======== Extracted entries ========
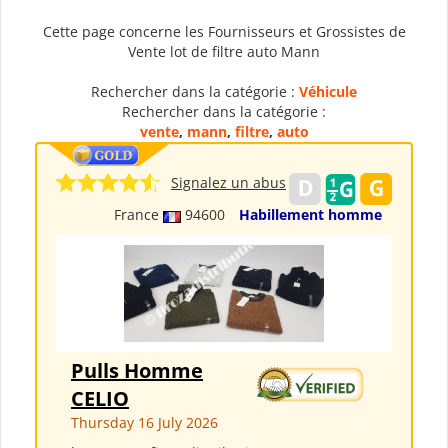
Cette page concerne les Fournisseurs et Grossistes de
Vente lot de filtre auto Mann
Rechercher dans la catégorie :
Véhicule
Rechercher dans la catégorie :
vente
,
mann
,
filtre
,
auto
Signalez un abus
France
94600
Habillement homme
Pulls Homme
CELIO
Thursday 16 July 2026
========
Problem details> Would you copy out every entry above word for word, without the pictures?

Response box>
Cette page concerne les Fournisseurs et Grossistes de
Vente lot de filtre auto Mann
Rechercher dans la catégorie :
Véhicule
Rechercher dans la catégorie :
vente
,
mann
,
filtre
,
auto
Signalez un abus
France
94600
Habillement homme
Pulls Homme
CELIO
Thursday 16 July 2026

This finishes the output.